An long-delayed project to convert a Bakersfield, California, oil refinery to produce renewable diesel (RD) has been given another extension for start up.
Global Clean Energy Holdings, working to open a 15,000 b/d RD refinery, and trading house Vitol agreed last week to adjust the terms of a supply and offtake deal singed in June. The initial agreement said that Vitol could exit the agreement if the refinery was not producing at least 5,000 b/d of renewable diesel by the end of October, but that deadline has now been moved to 15 December.
Global Clean Energy told Argus last month that it still has "plans in place to complete the remaining work and start up the facility" despite recently cancelling an agreement with its principal contractor.

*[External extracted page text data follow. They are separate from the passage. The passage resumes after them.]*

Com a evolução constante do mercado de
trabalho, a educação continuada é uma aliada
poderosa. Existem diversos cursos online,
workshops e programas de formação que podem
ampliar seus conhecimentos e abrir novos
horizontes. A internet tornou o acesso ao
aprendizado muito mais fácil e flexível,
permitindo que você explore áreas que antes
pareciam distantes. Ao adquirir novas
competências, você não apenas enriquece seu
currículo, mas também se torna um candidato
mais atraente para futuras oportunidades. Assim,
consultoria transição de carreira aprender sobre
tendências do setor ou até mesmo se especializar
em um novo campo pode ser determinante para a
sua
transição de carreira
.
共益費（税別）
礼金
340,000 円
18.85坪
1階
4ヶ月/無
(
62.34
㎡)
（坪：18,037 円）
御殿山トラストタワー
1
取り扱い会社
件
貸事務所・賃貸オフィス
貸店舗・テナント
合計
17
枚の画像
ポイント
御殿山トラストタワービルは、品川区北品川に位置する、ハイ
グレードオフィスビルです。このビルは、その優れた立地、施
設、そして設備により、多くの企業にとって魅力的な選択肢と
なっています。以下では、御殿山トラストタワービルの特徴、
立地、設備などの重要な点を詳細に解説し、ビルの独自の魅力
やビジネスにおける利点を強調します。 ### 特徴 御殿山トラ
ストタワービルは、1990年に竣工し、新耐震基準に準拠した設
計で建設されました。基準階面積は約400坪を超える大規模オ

Vitol, after an initial three-year term, can now request up to three one-year extensions of the contract, up from two in the initial deal. The agreement, which cleared the way for former business partner ExxonMobil to exit, stipulates that Vitol will be the exclusive supplier of feedstocks to the plant and exclusive marketer of all fuel and environmental attributes.

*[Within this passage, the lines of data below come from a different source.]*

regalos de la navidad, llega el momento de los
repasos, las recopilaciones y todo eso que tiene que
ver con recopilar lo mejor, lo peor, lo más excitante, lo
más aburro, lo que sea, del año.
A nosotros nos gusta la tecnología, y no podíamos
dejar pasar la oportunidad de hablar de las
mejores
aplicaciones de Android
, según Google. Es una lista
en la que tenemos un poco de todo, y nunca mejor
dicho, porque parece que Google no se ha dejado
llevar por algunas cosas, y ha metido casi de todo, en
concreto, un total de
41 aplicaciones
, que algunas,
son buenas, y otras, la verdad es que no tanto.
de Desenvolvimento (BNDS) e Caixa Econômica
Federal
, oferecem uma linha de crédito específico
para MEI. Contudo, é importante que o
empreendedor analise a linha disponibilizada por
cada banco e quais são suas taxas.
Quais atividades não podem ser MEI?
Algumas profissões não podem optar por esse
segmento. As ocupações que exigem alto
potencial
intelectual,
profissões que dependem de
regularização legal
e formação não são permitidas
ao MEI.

The revised agreement also says that if Global Clean Energy modifies its credit agreement to allow for more than $330mn in debt financing, then the renewable fuels producer will have to pay Vitol an additional fee that increases as more funds are borrowed. Global Clean Energy declined to clarify whether it had already triggered the obligation to pay Vitol the excess fee, saying that it could not provide more information ahead of filing its quarterly investor report "in the near future."

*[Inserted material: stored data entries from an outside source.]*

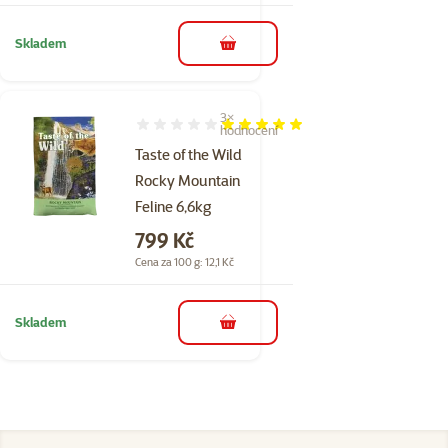
Skladem
do košíku
3×
Hodnocení 100%, počet hodnocení: 3
hodnocení
Taste of the Wild
Rocky Mountain
Feline 6,6kg
Cena
799 Kč
Cena za 100 g: 12,1 Kč
Skladem
do košíku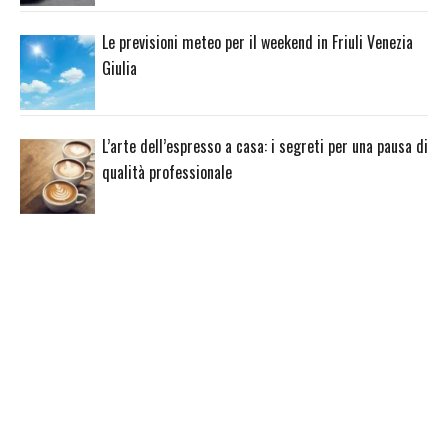
Le previsioni meteo per il weekend in Friuli Venezia
Giulia
L’arte dell’espresso a casa: i segreti per una pausa di
qualità professionale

If the plant begins operations as planned, it will have to contend with a challenging investment environment for biorefineries given recently low environmental credit prices and uncertainty around how president-elect Donald Trump will enforce a new federal clean fuels tax credit.
At the same time, California regulators agreed last week to update the state low-carbon fuel standard, including by setting stricter carbon intensity targets that start next year. The regulatory updates lifted the prices of credits used for program compliance, which are a crucial source of revenue for companies bringing lower-carbon fuels like renewable diesel into the state.